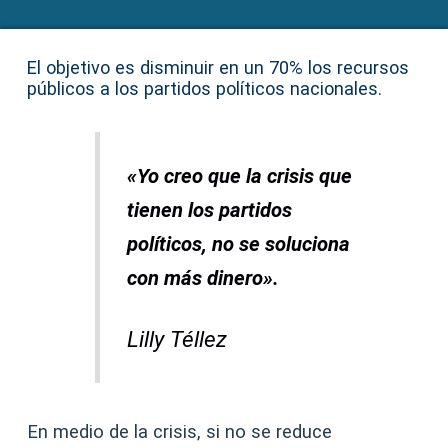
El objetivo es disminuir en un 70% los recursos
públicos a los partidos políticos nacionales.
«Yo creo que la crisis que
tienen los partidos
políticos, no se soluciona
con más dinero».
Lilly Téllez
En medio de la crisis, si no se reduce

## TASK DESCRIPTION:
Among the lines of the data, find every one that holds "partidos" and copy it.

## OUTPUT:
públicos a los partidos políticos nacionales.
tienen los partidos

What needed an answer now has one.